*Material provided*
────────────────
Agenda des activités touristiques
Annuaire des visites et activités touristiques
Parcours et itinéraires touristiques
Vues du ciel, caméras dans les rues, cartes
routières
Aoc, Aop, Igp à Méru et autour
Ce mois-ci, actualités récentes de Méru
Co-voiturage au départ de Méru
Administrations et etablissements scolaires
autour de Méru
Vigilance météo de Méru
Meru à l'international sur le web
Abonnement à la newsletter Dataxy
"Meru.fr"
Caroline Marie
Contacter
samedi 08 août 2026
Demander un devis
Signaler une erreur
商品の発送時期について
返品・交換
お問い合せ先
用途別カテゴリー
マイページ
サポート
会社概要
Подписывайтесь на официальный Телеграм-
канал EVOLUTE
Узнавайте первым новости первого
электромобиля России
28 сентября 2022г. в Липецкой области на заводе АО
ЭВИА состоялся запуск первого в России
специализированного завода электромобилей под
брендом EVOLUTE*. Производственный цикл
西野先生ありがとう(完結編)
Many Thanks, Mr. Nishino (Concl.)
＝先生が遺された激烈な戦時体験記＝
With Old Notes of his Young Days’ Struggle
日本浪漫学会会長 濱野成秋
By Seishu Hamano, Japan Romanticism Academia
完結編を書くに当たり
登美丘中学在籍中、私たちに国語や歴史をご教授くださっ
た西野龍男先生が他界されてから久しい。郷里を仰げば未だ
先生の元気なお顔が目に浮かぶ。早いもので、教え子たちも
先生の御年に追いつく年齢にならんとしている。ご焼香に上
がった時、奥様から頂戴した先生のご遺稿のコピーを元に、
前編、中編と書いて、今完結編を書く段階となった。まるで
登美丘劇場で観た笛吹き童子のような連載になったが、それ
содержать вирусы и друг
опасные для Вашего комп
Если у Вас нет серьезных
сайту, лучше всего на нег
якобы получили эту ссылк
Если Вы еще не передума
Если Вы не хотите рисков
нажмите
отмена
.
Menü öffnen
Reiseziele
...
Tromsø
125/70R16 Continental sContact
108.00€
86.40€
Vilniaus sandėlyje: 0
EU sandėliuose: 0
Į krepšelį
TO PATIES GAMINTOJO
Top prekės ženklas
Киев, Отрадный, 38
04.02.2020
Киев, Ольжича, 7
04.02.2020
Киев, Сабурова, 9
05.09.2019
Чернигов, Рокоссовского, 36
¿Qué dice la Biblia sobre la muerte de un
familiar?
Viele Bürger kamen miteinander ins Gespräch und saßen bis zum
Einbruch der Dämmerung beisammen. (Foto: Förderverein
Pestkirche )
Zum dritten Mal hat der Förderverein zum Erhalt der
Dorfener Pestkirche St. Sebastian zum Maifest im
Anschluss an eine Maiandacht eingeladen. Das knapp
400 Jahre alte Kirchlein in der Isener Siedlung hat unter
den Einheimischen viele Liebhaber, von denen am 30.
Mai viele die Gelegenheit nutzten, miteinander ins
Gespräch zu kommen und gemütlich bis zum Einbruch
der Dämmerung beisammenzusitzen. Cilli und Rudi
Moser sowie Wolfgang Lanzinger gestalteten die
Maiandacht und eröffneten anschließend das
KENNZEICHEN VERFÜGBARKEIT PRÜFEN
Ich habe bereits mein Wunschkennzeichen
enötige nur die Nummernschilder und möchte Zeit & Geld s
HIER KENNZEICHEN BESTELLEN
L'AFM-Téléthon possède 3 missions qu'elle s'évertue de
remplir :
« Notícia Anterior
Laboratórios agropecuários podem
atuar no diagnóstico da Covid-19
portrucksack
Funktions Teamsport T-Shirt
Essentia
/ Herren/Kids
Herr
────────────────
*Aim of the exercise*
Considering only the material above, set down every line from the one with "28 сентября 2022г." to the one with "Vilniaus sandėlyje: 0", inclusive, exactly as written.

*Response*
28 сентября 2022г. в Липецкой области на заводе АО
ЭВИА состоялся запуск первого в России
специализированного завода электромобилей под
брендом EVOLUTE*. Производственный цикл
西野先生ありがとう(完結編)
Many Thanks, Mr. Nishino (Concl.)
＝先生が遺された激烈な戦時体験記＝
With Old Notes of his Young Days’ Struggle
日本浪漫学会会長 濱野成秋
By Seishu Hamano, Japan Romanticism Academia
完結編を書くに当たり
登美丘中学在籍中、私たちに国語や歴史をご教授くださっ
た西野龍男先生が他界されてから久しい。郷里を仰げば未だ
先生の元気なお顔が目に浮かぶ。早いもので、教え子たちも
先生の御年に追いつく年齢にならんとしている。ご焼香に上
がった時、奥様から頂戴した先生のご遺稿のコピーを元に、
前編、中編と書いて、今完結編を書く段階となった。まるで
登美丘劇場で観た笛吹き童子のような連載になったが、それ
содержать вирусы и друг
опасные для Вашего комп
Если у Вас нет серьезных
сайту, лучше всего на нег
якобы получили эту ссылк
Если Вы еще не передума
Если Вы не хотите рисков
нажмите
отмена
.
Menü öffnen
Reiseziele
...
Tromsø
125/70R16 Continental sContact
108.00€
86.40€
Vilniaus sandėlyje: 0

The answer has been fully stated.